Penn Medicine to Stop Serving Sugary Drinks at Its Facilities
The University of Pennsylvania healthcare system will be the first in Philadelphia to eliminate sodas and sports drinks, which have been linked to obesity and chronic diseases.
Penn Medicine does not want to buy the world a Coke — or sell it one, either.
The University of Pennsylvania healthcare system has announced that it will soon stop offering sodas, sports drinks, and juices with added sugars in cafes and vending machines at its facilities. The organization says that though such beverages are “staples of many American diets,” they’ve become a major contributor to obesity and chronic disease, like type 2 diabetes, across the nation.
“Penn Medicine is taking strides to eliminate these foods from its facilities in an effort to ensure that the food its serves aligns with its missions to care for, educate and empower patients who are coping with heart disease, diabetes, and many other illnesses,” the organization said in a statement.
The change will occur over the next few months. Diet and unsweetened beverages, 100 percent fruit juice, milk and several flavored-water options will remain available, and patients, staff and visitors can bring their own drinks. Plus, third-party vendors within the hospitals, like Starbucks, can continue to serve beverages of any type.
Federal health agencies say most Americans exceed the recommended daily amount of added sugars. The American Heart Association suggests consuming no more than half of your daily discretionary calorie allowance (which includes the excess calories you consume after your nutritional needs are met). For most American women, that’s less than 100 calories per day, or about 6 teaspoons of sugar per day. For most American men, that’s less than 150 calories per day, or about 9 teaspoons of sugar. Almost half of the added sugar consumed in the U.S. comes from sweetened drinks.

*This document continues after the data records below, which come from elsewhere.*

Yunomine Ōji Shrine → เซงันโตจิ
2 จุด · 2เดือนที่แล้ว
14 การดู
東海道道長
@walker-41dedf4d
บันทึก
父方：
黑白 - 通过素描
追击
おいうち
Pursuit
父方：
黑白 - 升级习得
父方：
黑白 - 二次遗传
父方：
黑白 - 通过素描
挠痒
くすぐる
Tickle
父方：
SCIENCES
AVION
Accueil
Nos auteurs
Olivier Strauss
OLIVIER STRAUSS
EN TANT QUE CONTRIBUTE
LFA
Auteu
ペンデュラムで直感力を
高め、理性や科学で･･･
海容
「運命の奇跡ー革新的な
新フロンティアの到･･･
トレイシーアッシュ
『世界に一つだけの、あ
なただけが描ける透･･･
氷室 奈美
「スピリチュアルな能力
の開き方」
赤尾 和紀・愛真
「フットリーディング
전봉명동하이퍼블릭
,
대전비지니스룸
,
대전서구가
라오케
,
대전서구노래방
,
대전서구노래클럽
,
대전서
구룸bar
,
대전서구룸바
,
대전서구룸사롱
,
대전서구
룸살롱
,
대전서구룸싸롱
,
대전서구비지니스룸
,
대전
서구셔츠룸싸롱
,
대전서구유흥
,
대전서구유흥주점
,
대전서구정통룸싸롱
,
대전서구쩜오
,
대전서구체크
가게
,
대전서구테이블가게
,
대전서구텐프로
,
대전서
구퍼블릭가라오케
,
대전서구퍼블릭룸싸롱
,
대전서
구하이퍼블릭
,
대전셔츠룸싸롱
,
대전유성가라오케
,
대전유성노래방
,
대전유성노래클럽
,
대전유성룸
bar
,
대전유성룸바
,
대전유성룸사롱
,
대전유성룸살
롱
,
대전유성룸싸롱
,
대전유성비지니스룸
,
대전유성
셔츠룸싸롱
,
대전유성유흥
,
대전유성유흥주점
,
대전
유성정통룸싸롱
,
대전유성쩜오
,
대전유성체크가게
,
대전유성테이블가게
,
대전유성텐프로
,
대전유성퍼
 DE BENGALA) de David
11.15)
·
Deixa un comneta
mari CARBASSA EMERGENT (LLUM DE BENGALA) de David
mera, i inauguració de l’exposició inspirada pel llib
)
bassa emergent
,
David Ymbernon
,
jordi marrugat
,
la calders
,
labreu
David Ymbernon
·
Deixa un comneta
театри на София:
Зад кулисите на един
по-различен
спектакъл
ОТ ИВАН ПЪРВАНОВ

In Philadelphia, where residents suffer from some of the highest rates of diet-related chronic disease in the nation (and where a contentious soda tax passed in 2016), healthcare facilities are working to cut back on added sugars.

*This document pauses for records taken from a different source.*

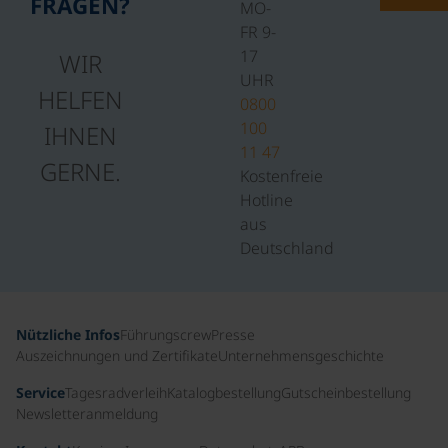
FRAGEN?
MO-
FR 9-
17
WIR
UHR
HELFEN
0800
100
IHNEN
11 47
GERNE.
Kostenfreie
Hotline
aus
Deutschland
Nützliche Infos
Führungscrew
Presse
Auszeichnungen und Zertifikate
Unternehmensgeschichte
Service
Tagesradverleih
Katalogbestellung
Gutscheinbestellung
Newsletteranmeldung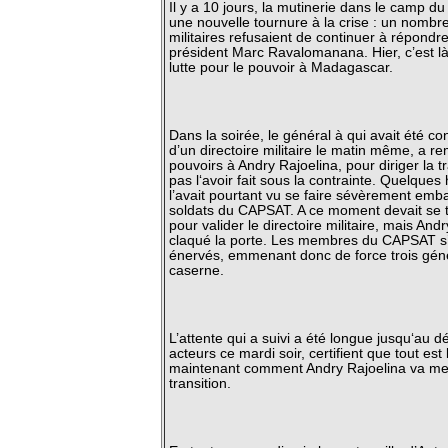
Il y a 10 jours, la mutinerie dans le camp 
une nouvelle tournure à la crise : un nomb
militaires refusaient de continuer à répondr
président Marc Ravalomanana. Hier, c’est l
lutte pour le pouvoir à Madagascar.
Dans la soirée, le général à qui avait été con
d’un directoire militaire le matin même, a re
pouvoirs à Andry Rajoelina, pour diriger la t
pas l‘avoir fait sous la contrainte. Quelques 
l’avait pourtant vu se faire sévèrement emb
soldats du CAPSAT. A ce moment devait se t
pour valider le directoire militaire, mais And
claqué la porte. Les membres du CAPSAT s’
énervés, emmenant donc de force trois gén
caserne.
L’attente qui a suivi a été longue jusqu‘au
acteurs ce mardi soir, certifient que tout est l
maintenant comment Andry Rajoelina va met
transition.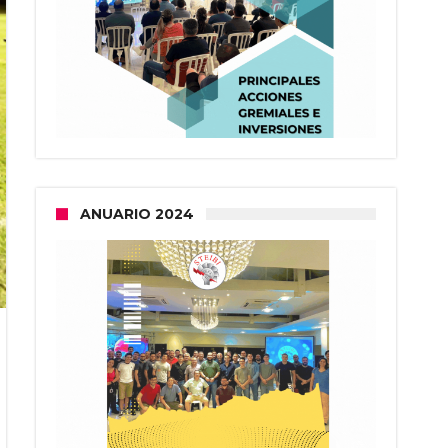
ANUARIO 2024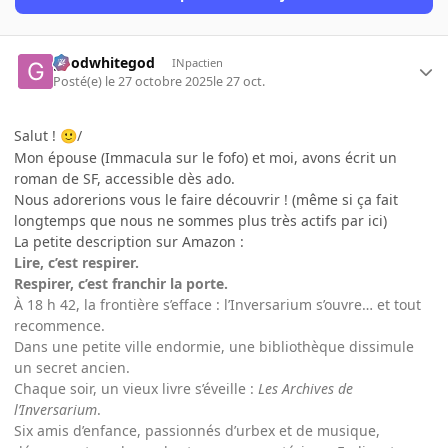
goodwhitegod
INpactien
Posté(e)
le 27 octobre 2025
le 27 oct.
Salut !
/
🙂
Mon épouse (Immacula sur le fofo) et moi, avons écrit un
roman de SF, accessible dès ado.
Nous adorerions vous le faire découvrir ! (même si ça fait
longtemps que nous ne sommes plus très actifs par ici)
La petite description sur Amazon :
Lire, c’est respirer.
Respirer, c’est franchir la porte.
À 18 h 42, la frontière s’efface : l’Inversarium s’ouvre… et tout
recommence.
Dans une petite ville endormie, une bibliothèque dissimule
un secret ancien.
Chaque soir, un vieux livre s’éveille :
Les Archives de
l’Inversarium
.
Six amis d’enfance, passionnés d’urbex et de musique,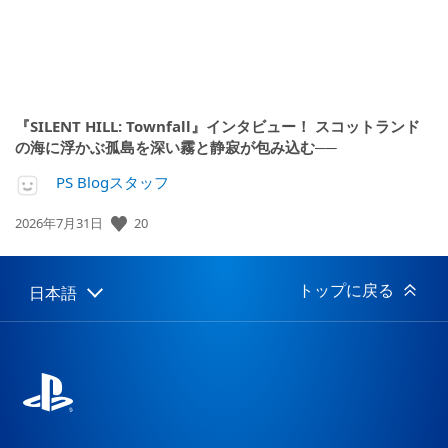
『SILENT HILL: Townfall』インタビュー！ スコットランド
の海に浮かぶ孤島を深い霧と静寂が包み込む──
PS Blogスタッフ
20
公
2026年7月31日
開
日:
トップに戻る
日本語
Select
Current
a
region:
region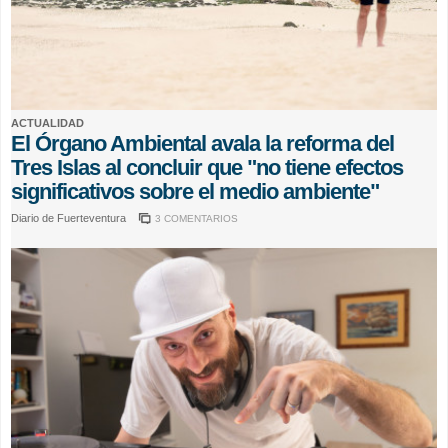
ACTUALIDAD
El Órgano Ambiental avala la reforma del
Tres Islas al concluir que "no tiene efectos
significativos sobre el medio ambiente"
Diario de Fuerteventura
3 COMENTARIOS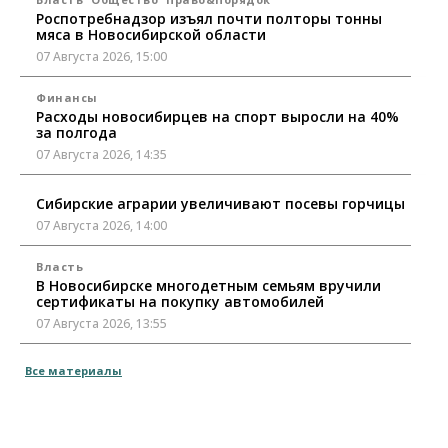
Роспотребнадзор изъял почти полторы тонны
мяса в Новосибирской области
07 Августа 2026, 15:00
Финансы
Расходы новосибирцев на спорт выросли на 40%
за полгода
07 Августа 2026, 14:35
Сибирские аграрии увеличивают посевы горчицы
07 Августа 2026, 14:00
Власть
В Новосибирске многодетным семьям вручили
сертификаты на покупку автомобилей
07 Августа 2026, 13:55
Авто
Общество
Все материалы
Треть автовладельцев в Новосибирской области
«поставили машины на прикол»
07 Августа 2026, 13:00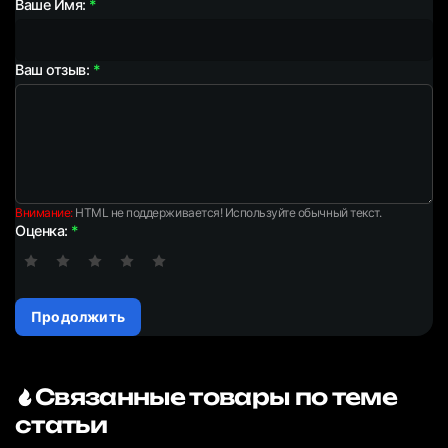
Ваше Имя:
Ваш отзыв:
Внимание:
HTML не поддерживается! Используйте обычный текст.
Оценка:
Продолжить
Связанные товары по теме
статьи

At least 16 Philadelphia hospitals have signed up for the Philadelphia Department of Public Health’s “Good Food, Healthy Hospitals” initiative, including several Penn Medicine Hospitals, as well as Thomas Jefferson and Temple University hospitals. The program which encourages caregivers to promote “offer healthier and more sustainable food and beverage options to patients, staff, and visitors every day.”

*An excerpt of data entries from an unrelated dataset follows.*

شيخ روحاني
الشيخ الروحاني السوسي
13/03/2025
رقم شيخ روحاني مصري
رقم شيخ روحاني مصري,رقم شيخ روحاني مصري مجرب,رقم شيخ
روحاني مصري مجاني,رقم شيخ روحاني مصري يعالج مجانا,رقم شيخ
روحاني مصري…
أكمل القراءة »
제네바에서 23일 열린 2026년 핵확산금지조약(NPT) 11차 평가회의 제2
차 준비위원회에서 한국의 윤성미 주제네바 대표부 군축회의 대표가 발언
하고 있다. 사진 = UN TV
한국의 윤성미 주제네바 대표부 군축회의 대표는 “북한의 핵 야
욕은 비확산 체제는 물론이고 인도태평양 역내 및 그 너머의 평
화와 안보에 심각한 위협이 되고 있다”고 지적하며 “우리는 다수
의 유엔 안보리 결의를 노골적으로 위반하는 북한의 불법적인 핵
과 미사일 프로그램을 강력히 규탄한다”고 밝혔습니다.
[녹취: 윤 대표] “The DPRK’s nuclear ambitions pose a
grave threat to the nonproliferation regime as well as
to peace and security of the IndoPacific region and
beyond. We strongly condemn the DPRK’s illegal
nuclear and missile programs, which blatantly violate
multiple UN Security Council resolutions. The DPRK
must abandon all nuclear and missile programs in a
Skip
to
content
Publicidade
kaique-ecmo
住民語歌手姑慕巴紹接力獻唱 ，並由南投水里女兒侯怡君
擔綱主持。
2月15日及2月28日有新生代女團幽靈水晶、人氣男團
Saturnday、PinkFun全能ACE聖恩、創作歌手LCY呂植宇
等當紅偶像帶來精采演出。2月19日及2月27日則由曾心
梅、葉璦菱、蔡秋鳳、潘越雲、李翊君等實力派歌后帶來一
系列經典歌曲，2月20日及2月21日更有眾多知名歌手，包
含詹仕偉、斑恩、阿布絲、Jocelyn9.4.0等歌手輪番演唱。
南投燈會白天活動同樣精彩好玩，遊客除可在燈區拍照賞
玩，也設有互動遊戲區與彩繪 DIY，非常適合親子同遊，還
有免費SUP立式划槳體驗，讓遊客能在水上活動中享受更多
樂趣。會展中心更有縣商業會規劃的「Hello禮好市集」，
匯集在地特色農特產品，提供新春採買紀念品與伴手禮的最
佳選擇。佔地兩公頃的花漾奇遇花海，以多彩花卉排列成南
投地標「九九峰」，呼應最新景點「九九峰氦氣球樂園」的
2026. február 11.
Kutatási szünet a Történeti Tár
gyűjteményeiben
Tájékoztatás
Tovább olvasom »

Good food, good policy, healthy hospitals, healthy patients, healthy families, healthy staff. @GetHealthyPHL is doing good work here. @NYCFoodPolicy tells how: https://t.co/SxIclTveCB pic.twitter.com/n3Q94ep6Qw
— Philadelphia Department of Public Health (@PHLPublicHealth) July 9, 2018
But Penn Medicine will become the first health system in Philadelphia to eliminate sugary drinks.
“As a health system, we aspire to create a model environment for the health and wellness of our patients, their families, and our employees, an effort which extends to the food and drinks we serve in our cafeterias, snack bars, coffee stands, and vending machines,” said Ralph Muller, chief executive officer of the University of Pennsylvania Health System. “Our work to prevent and care for patients with chronic conditions impacted by their diets includes educating them on healthy food and beverage choices — lessons which we believe should be mirrored by what we serve in our facilities.”